TPC does these calculations relative to the two different baselines, current law and current policy. Current law takes official CBO projections, while current policy assumes that the 2001/2003 tax cuts are extended, the AMT is patched annually, and the many "tax extenders" are made permanent. With these two baselines, they also examine three different options for raising tax rates:

  • Option 1 increases all income tax and capital gains and dividends rates
  • Option 2 increases only the top three income tax brackets without changing capital gains and dividends rates
  • Option 3 increases only the top two rates, again without changing capital gains and dividends rates

The table below shows what income tax rates would need to rise to in order to stabilize the debt at 60 percent of GDP in 2025.

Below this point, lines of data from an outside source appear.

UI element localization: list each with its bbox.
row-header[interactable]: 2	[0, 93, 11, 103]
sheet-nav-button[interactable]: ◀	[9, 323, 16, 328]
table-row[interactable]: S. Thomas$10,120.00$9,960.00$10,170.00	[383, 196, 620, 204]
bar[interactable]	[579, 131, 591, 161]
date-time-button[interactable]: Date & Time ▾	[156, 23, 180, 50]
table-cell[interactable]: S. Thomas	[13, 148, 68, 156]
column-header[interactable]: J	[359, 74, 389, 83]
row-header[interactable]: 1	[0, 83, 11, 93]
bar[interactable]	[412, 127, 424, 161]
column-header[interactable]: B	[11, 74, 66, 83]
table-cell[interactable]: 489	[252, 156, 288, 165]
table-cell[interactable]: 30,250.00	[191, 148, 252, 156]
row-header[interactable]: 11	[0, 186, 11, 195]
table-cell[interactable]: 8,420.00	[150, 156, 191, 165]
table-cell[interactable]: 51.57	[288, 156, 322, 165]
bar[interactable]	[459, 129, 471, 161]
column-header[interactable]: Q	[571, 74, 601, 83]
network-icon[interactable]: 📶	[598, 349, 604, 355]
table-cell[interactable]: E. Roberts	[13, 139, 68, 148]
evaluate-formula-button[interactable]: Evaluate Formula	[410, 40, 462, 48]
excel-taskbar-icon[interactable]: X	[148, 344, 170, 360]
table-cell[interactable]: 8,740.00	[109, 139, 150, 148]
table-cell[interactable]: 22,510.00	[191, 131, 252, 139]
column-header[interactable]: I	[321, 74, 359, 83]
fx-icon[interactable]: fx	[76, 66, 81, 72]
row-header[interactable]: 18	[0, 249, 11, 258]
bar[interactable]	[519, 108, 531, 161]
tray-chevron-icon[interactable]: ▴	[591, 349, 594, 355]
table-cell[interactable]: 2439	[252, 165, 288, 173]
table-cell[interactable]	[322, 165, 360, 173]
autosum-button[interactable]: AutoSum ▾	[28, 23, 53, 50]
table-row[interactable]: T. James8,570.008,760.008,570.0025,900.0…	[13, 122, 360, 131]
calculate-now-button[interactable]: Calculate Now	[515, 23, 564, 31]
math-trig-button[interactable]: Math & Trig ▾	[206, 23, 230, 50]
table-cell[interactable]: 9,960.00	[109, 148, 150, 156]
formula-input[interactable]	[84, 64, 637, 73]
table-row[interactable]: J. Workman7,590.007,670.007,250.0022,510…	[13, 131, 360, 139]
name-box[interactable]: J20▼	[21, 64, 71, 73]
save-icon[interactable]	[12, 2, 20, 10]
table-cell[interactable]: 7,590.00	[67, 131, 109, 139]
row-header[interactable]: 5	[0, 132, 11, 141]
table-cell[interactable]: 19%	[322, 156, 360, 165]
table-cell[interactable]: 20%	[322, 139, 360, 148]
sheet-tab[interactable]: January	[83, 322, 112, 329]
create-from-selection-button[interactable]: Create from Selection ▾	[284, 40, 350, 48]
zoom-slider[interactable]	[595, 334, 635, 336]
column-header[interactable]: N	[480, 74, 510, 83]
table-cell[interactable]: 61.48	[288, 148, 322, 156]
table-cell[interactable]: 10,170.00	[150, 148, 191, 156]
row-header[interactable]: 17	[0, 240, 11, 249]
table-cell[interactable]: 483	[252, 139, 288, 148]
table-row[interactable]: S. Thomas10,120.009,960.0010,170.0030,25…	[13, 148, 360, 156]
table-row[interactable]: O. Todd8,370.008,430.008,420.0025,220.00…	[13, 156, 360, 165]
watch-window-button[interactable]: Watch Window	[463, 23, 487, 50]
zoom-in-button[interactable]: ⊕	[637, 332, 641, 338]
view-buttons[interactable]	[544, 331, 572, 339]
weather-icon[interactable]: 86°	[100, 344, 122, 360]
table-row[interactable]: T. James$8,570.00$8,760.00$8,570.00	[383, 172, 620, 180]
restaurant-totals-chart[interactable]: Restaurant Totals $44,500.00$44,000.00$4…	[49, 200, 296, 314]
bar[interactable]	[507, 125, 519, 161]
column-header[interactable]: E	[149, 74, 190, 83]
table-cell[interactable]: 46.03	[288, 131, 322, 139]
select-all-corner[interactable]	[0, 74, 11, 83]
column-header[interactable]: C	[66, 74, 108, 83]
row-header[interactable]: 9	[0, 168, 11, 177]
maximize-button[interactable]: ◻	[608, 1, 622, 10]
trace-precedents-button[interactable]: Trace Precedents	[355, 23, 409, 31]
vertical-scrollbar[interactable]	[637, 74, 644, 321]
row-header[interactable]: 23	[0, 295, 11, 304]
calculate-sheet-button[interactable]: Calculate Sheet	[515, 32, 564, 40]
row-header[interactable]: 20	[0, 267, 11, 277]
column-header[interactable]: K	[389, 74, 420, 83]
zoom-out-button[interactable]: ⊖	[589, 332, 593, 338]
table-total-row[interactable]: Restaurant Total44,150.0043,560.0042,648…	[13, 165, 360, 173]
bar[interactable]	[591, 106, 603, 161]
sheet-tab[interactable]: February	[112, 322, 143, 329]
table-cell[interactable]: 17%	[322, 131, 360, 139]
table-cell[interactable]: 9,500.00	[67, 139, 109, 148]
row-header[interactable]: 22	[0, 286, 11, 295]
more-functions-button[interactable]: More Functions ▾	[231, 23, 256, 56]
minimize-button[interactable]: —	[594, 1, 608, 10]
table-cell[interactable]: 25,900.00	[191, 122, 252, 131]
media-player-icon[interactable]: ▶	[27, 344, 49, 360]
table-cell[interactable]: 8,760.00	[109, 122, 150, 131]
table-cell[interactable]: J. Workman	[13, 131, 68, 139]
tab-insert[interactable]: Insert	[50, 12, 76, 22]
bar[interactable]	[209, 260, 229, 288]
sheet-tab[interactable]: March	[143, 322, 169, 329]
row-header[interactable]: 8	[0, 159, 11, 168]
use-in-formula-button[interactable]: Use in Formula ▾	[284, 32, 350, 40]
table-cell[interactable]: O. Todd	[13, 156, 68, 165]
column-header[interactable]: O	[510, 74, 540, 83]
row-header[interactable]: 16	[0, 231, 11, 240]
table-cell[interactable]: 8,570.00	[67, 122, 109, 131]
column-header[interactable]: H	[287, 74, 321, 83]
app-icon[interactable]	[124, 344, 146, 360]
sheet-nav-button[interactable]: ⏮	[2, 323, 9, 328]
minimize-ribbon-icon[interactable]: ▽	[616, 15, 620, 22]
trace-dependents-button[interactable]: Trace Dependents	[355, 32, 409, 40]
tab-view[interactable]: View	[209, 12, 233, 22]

Individual Income Tax Rates, 2025
Current Law Current Policy
Current Rates
Option 1 Option 2 Option 3 Current Rates
Option 1 Option 2 Option 3
15% 16.5% 15% 15% 10% 15.7% 10% 10%
15% 16.5% 15% 15% 15% 23.5% 15% 15%
28% 30.8% 28% 28% 25% 39.2% 25% 25%
31% 34.1% 38.7% 31% 28% 43.9% 73.4% 28%
36% 39.6% 44.9% 47% 33% 51.7% 86.5% 96.2%*
39.6% 43.6% 49.4% 51.7% 35% 54.8% 91.8% 96.2%*

*TPC finds that they are unable to achieve the target in this option. 96.2% represents the maximum income tax rate possible (when combined with the 3.8% HI tax).

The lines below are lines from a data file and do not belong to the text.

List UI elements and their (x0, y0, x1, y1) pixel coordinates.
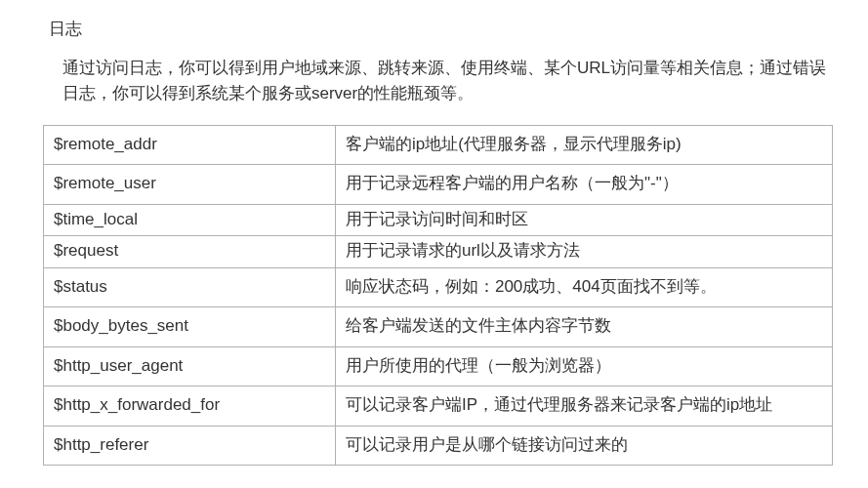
var-cell: $status (44, 267, 336, 307)
table-row: $http_x_forwarded_for 可以记录客户端IP，通过代理服务器来… (44, 386, 833, 427)
var-cell: $remote_user (44, 165, 336, 205)
table-row: $status 响应状态码，例如：200成功、404页面找不到等。 (44, 267, 833, 307)
var-cell: $http_x_forwarded_for (44, 386, 336, 427)
desc-cell: 给客户端发送的文件主体内容字节数 (335, 307, 832, 347)
desc-cell: 用于记录远程客户端的用户名称（一般为"-"） (335, 165, 832, 205)
desc-cell: 用于记录访问时间和时区 (335, 204, 832, 236)
table-row: $remote_user 用于记录远程客户端的用户名称（一般为"-"） (44, 165, 833, 205)
table-row: $request 用于记录请求的url以及请求方法 (44, 236, 833, 268)
intro-paragraph: 通过访问日志，你可以得到用户地域来源、跳转来源、使用终端、某个URL访问量等相关… (62, 56, 839, 107)
desc-cell: 用户所使用的代理（一般为浏览器） (335, 346, 832, 386)
desc-cell: 可以记录用户是从哪个链接访问过来的 (335, 426, 832, 466)
var-cell: $time_local (44, 204, 336, 236)
table-row: $time_local 用于记录访问时间和时区 (44, 204, 833, 236)
table-row: $http_user_agent 用户所使用的代理（一般为浏览器） (44, 346, 833, 386)
var-cell: $body_bytes_sent (44, 307, 336, 347)
var-cell: $http_referer (44, 426, 336, 466)
table-row: $body_bytes_sent 给客户端发送的文件主体内容字节数 (44, 307, 833, 347)
desc-cell: 响应状态码，例如：200成功、404页面找不到等。 (335, 267, 832, 307)
log-vars-table: $remote_addr 客户端的ip地址(代理服务器，显示代理服务ip) $r… (43, 125, 833, 467)
table-row: $remote_addr 客户端的ip地址(代理服务器，显示代理服务ip) (44, 125, 833, 165)
desc-cell: 可以记录客户端IP，通过代理服务器来记录客户端的ip地址 (335, 386, 832, 427)
page-title: 日志 (49, 18, 839, 40)
desc-cell: 用于记录请求的url以及请求方法 (335, 236, 832, 268)
var-cell: $http_user_agent (44, 346, 336, 386)
document-content: 日志 通过访问日志，你可以得到用户地域来源、跳转来源、使用终端、某个URL访问量… (0, 18, 868, 466)
table-row: $http_referer 可以记录用户是从哪个链接访问过来的 (44, 426, 833, 466)
var-cell: $request (44, 236, 336, 268)
desc-cell: 客户端的ip地址(代理服务器，显示代理服务ip) (335, 125, 832, 165)
var-cell: $remote_addr (44, 125, 336, 165)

In addition to the income tax rate changes above:

  • Option 1 for current law would increase the top capital gains rate from 20 to around 26 percent (dividends are taxed as ordinary income under current law so they remain unchanged)
  • Option 1 for current policy would increase the top capital gains and dividends rates from 15 to around 28 percent

The conclusions from this paper are pretty clear: putting our debt on a sustainable path solely by raising tax rates on high earners is extremely difficult, especially if lawmakers extend current policies and do not pay for them. In current law, tax rates must rise by about ten percent to reach the target, but tax rates must nearly triple to do so in Option 2 of current policy. In Option 3 of current policy, it literally becomes impossible to get debt down to 60 percent of GDP. Overall, though, even if revenue did get high enough to hit the target in one of those years, debt would assuredly grow after that because health care spending would grow much faster than revenue.

This is not to say that high earners should not pay more in taxes as part of a deficit reduction effort. The Fiscal Commission's Modified Zero plan provided a great example of a plan that can greatly improve the tax code, raise revenue, and make the system more progressive (see here and here for TPC distributional analyses of the plan).